=== Task requirements ===
Please return only the lines between the line with "Sie lesen den vollständigen Artikel und" and the final line of the entries, both included, and exclude pictures.

=== Task material ===
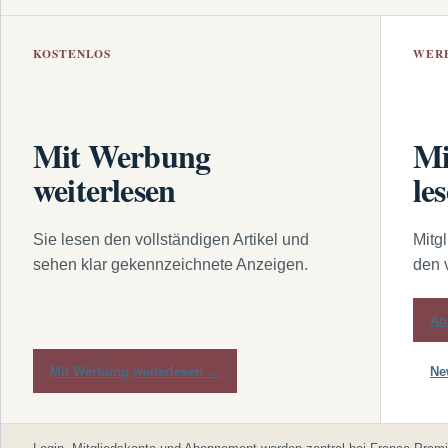
KOSTENLOS
WER
Mit Werbung
Mi
weiterlesen
le
Sie lesen den vollständigen Artikel und
Mitg
sehen klar gekennzeichnete Anzeigen.
den 
An
Mit Werbung weiterlesen →
Ne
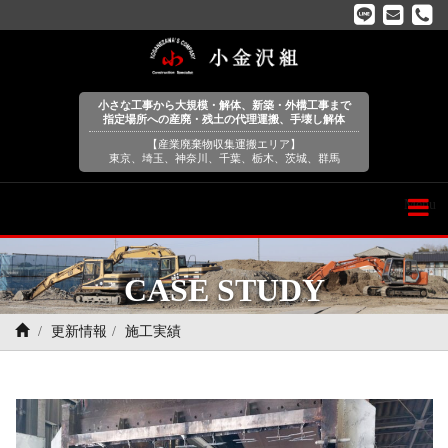
小さな工事から大規模・解体、新築・外構工事まで
指定場所への産廃・残土の代理運搬、手壊し解体
【産業廃棄物収集運搬エリア】
東京、埼玉、神奈川、千葉、栃木、茨城、群馬
Menu
CASE STUDY
更新情報
施工実績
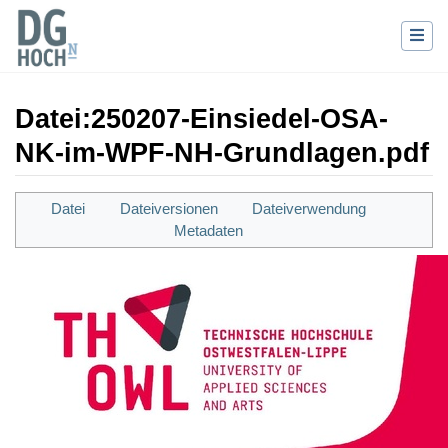
Datei
:
250207-Einsiedel-OSA-
NK-im-WPF-NH-Grundlagen.pdf
Wechseln zu:
Navigation
,
Suche
Datei
Dateiversionen
Dateiverwendung
Metadaten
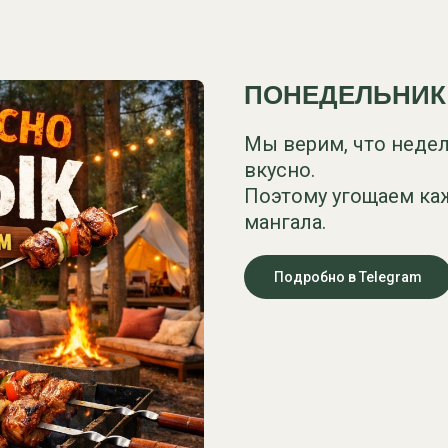
ПОНЕДЕЛЬНИК
Мы верим, что неде
вкусно.
Поэтому угощаем ка
мангала.
Подробно в Telegram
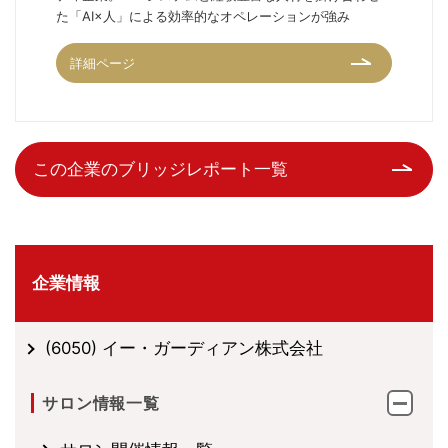
た「AI×人」による効率的なオペレーションが強み
詳細ページ
この企業のブリッジレポート一覧
企業情報
(6050) イー・ガーディアン株式会社
サロン情報一覧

=== Your solution ===
Sie lesen den vollständigen Artikel und
Mitg
sehen klar gekennzeichnete Anzeigen.
den 
An
Mit Werbung weiterlesen →
Ne
小さな工事から大規模・解体、新築・外構工事まで
指定場所への産廃・残土の代理運搬、手壊し解体
【産業廃棄物収集運搬エリア】
東京、埼玉、神奈川、千葉、栃木、茨城、群馬
Menu
CASE STUDY
更新情報
施工実績
Datei
:
250207-Einsiedel-OSA-
NK-im-WPF-NH-Grundlagen.pdf
Wechseln zu:
Navigation
,
Suche
Datei
Dateiversionen
Dateiverwendung
Metadaten
ПОНЕДЕЛЬНИК
Мы верим, что неде
вкусно.
Поэтому угощаем ка
мангала.
Подробно в Telegram
た「AI×人」による効率的なオペレーションが強み
詳細ページ
この企業のブリッジレポート一覧
企業情報
(6050) イー・ガーディアン株式会社
サロン情報一覧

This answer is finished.